Juliet Baum cuts the ribbon for a Type 1 diabetes research fundraising walk in April in Mizner Park. Photo provided
By Janis Fontaine
Watch out, Washington. Juliet Baum is headed your way.
The 11-year-old Gulf Stream resident was chosen from more than a thousand applicants to be one of 160 delegates at the Juvenile Diabetes Research Foundation’s 2019 Children’s Congress.
Children ages 4 to 17 from 50 states will visit lawmakers in July to talk about an important topic: Type 1 diabetes.
Juliet is a fifth-grader at the Gulf Stream School, where she loves history and is sometimes told she talks too much. She was diagnosed with Type 1 diabetes when she was 6 years old. Since then, her life has been a series of finger sticks and insulin injections to compensate for the work her pancreas doesn’t do.
Type 1 diabetes, formerly called juvenile diabetes, is a serious disease with real medical risks, but it hasn’t been able to slow Juliet down.
There are a few new rules and limitations, she admits.
“I can’t go to sleepovers,” she says. “That’s one thing. And I can’t eat what everyone else is eating.”
Her mother, Jill, worries she’ll need help and no one will know what to do. When Juliet’s blood sugar is too low, she can be unable to help herself.

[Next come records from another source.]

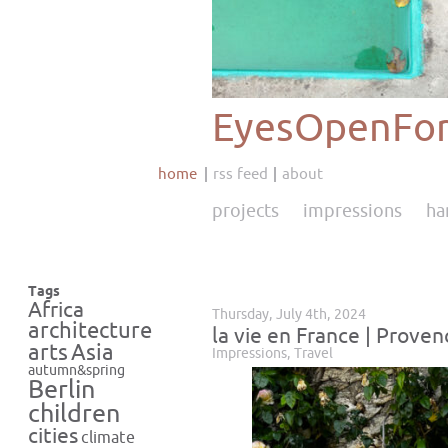
EyesOpenFor
home
rss feed
about
projects
impressions
ha
Tags
Africa
Thursday, July 4th, 2024
architecture
la vie en France | Proven
Asia
arts
Impressions
,
Travel
autumn&spring
Berlin
children
cities
climate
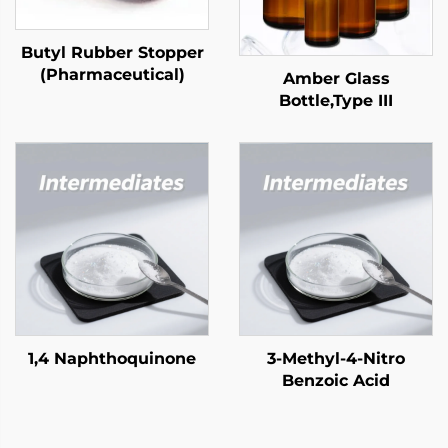
Butyl Rubber Stopper
(Pharmaceutical)
Amber Glass
Bottle,Type III
1,4 Naphthoquinone
3-Methyl-4-Nitro
Benzoic Acid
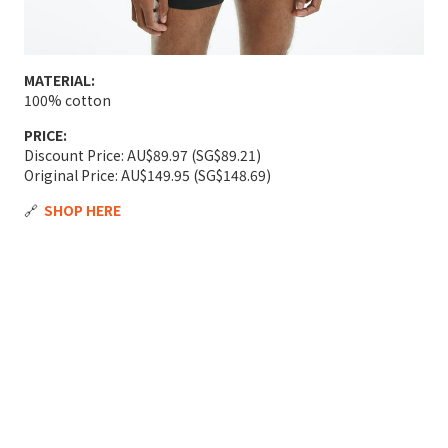
MATERIAL:
100% cotton
PRICE:
Discount Price: AU$89.97 (SG$89.21)
Original Price: AU$149.95 (SG$148.69)
🔗
SHOP HERE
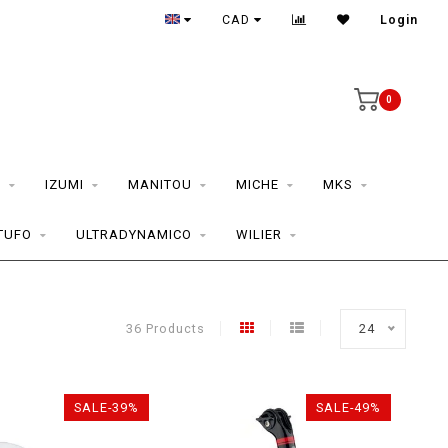
CAD
Login
0
S
IZUMI
MANITOU
MICHE
MKS
TUFO
ULTRADYNAMICO
WILIER
36 Products
24
SALE-39%
SALE-49%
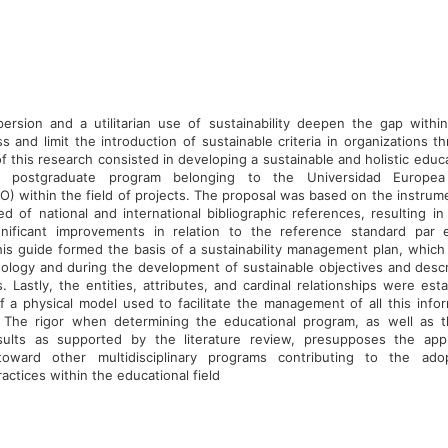
persion and a utilitarian use of sustainability deepen the gap withi
s and limit the introduction of sustainable criteria in organizations t
f this research consisted in developing a sustainable and holistic educ
e postgraduate program belonging to the Universidad Europea 
 within the field of projects. The proposal was based on the instrumen
 of national and international bibliographic references, resulting in 
gnificant improvements in relation to the reference standard par e
is guide formed the basis of a sustainability management plan, which
ology and during the development of sustainable objectives and descr
. Lastly, the entities, attributes, and cardinal relationships were est
 a physical model used to facilitate the management of all this infor
 The rigor when determining the educational program, as well as 
sults as supported by the literature review, presupposes the appl
oward other multidisciplinary programs contributing to the ad
ractices within the educational field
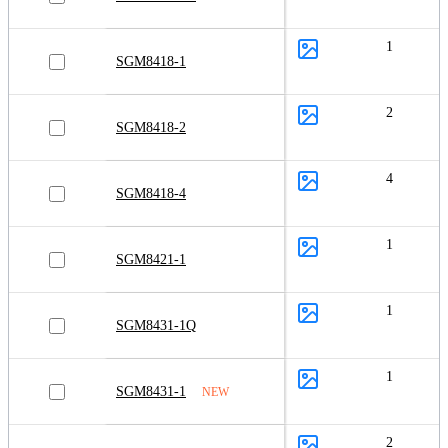
1
SGM8418-1
2
SGM8418-2
4
SGM8418-4
1
SGM8421-1
1
SGM8431-1Q
1
SGM8431-1
NEW
2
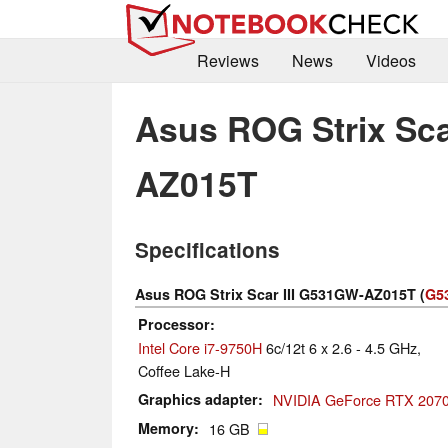
Reviews
News
Videos
Asus ROG Strix Sca
AZ015T
Specifications
Asus ROG Strix Scar III G531GW-AZ015T (
G53
Processor
Intel Core i7-9750H
6c/12t 6 x 2.6 - 4.5 GHz,
Coffee Lake-H
Graphics adapter
NVIDIA GeForce RTX 2070
Memory
16 GB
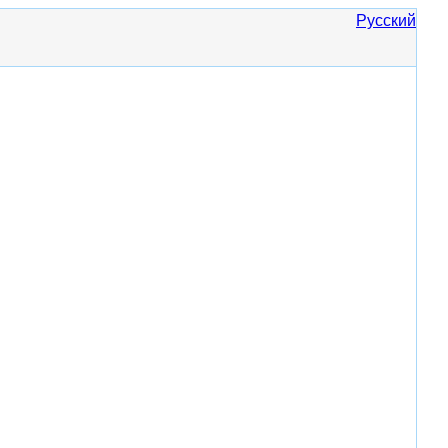
Русский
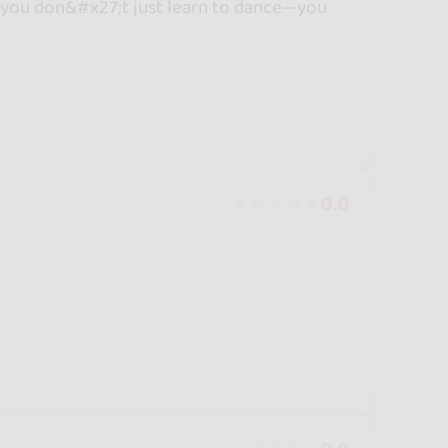
e, you don&#x27;t just learn to dance—you
0.0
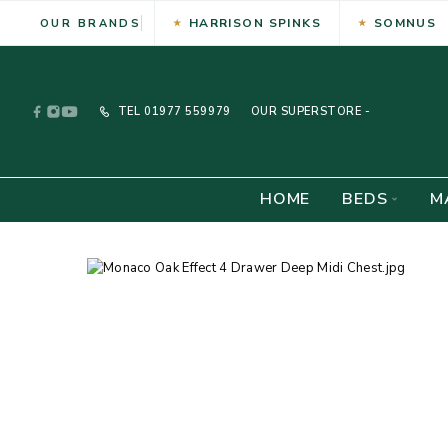
HARRISON SPINKS
SOMNUS
OUR BRANDS
TEL
01977 559979
OUR SUPERSTORE -
HOME
BEDS
M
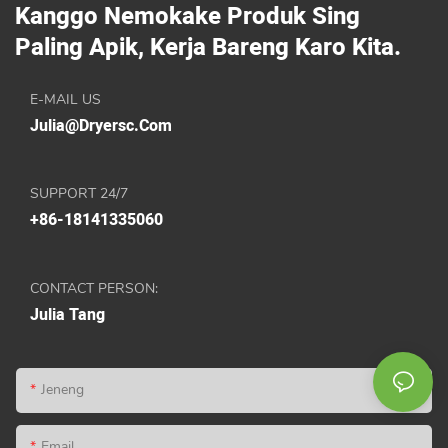
Kanggo Nemokake Produk Sing
Paling Apik, Kerja Bareng Karo Kita.
E-MAIL US
Julia@dryersc.com
SUPPORT 24/7
+86-18141335060
CONTACT PERSON:
Julia Tang
Jeneng
Email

She needs an advocate on call. Because the Gulf Stream School didn’t have a school nurse, Jill parked outside all day every day while Juliet was in class, just in case.

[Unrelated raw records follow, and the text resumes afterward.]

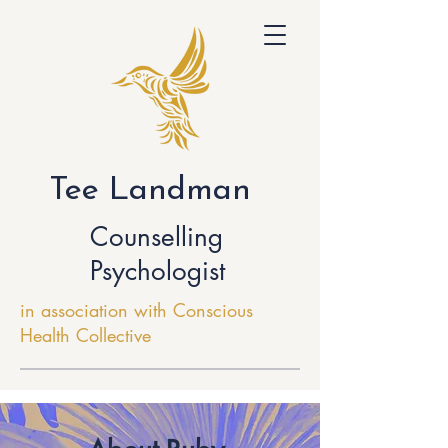
Tee Landman
Counselling
Psychologist
in association with Conscious
Health Collective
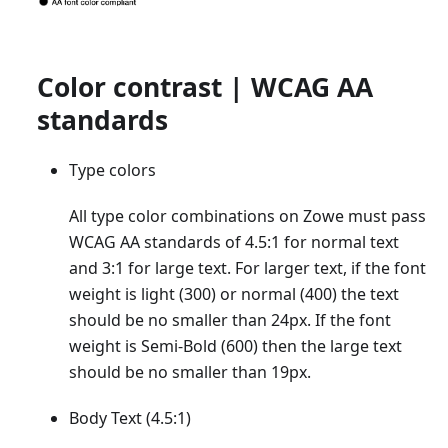
Color contrast | WCAG AA
standards
Type colors
All type color combinations on Zowe must pass
WCAG AA standards of 4.5:1 for normal text
and 3:1 for large text. For larger text, if the font
weight is light (300) or normal (400) the text
should be no smaller than 24px. If the font
weight is Semi-Bold (600) then the large text
should be no smaller than 19px.
Body Text (4.5:1)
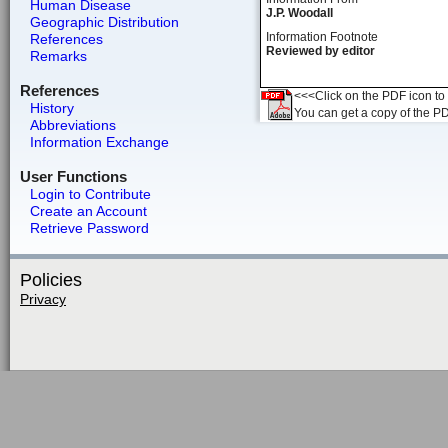
Human Disease
J.P. Woodall
Geographic Distribution
Information Footnote
References
Reviewed by editor
Remarks
References
<<<Click on the PDF icon to t
History
You can get a copy of the P
Abbreviations
Information Exchange
User Functions
Login to Contribute
Create an Account
Retrieve Password
Policies
Privacy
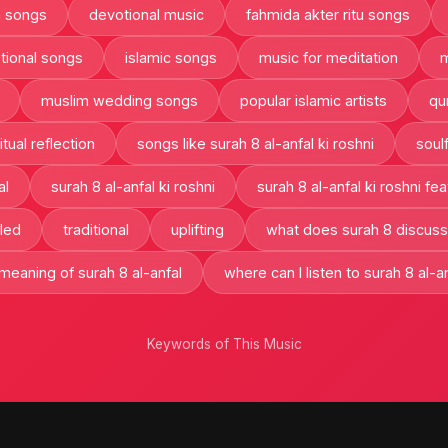
h songs
devotional music
fahmida akter ritu songs
tional songs
islamic songs
music for meditation
m
muslim wedding songs
popular islamic artists
qu
itual reflection
songs like surah 8 al-anfal ki roshni
soulf
al
surah 8 al-anfal ki roshni
surah 8 al-anfal ki roshni fea
led
traditional
uplifting
what does surah 8 discuss
 meaning of surah 8 al-anfal
where can I listen to surah 8 al-an
Keywords of This Music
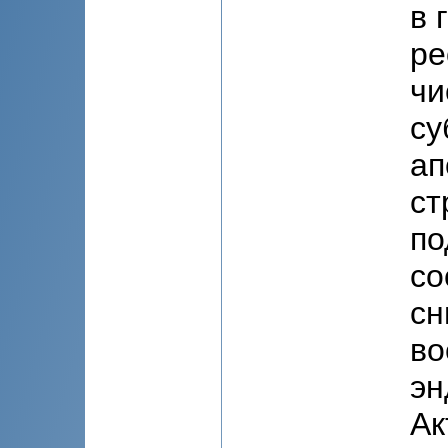
в 
ре
чи
су
ап
ст
по
со
сн
во
эн
Ак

Even though Juliet could die from eating a candy bar, diabetes is more of an annoying inconvenience. She still loves to swim, play soccer and hang out with friends. Juliet’s optimism doesn’t waver and her sense of humor has a way of showing up when things get tough.

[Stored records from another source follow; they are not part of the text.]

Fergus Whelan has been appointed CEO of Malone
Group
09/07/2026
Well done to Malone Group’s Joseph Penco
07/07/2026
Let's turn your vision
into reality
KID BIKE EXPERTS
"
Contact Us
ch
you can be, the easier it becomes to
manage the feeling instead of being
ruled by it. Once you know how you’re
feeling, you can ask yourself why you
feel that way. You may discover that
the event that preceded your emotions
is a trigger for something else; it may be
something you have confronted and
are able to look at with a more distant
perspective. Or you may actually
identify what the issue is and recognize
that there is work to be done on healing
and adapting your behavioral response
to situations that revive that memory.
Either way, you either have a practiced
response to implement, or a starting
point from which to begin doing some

The blood sugar of a person with diabetes can fluctuate widely — Juliet’s has been as high as 600 mg/dL and as low as 29 mg/dL, both of which are life-threatening.
At first Jill pricked Juliet’s fingers many, many times a day, even waking her in the middle of the night. Juliet jokes that one finger got the most attention. “We call it Old Faithful,” she laughs.
Jill estimates Juliet has endured more than 12,000 finger sticks over the last five years. Now, instead of finger sticks, Juliet has a continuous glucose monitor that sends her blood sugar levels to hers and her mother’s cellphones in a steady stream of real-time data, painlessly and efficiently.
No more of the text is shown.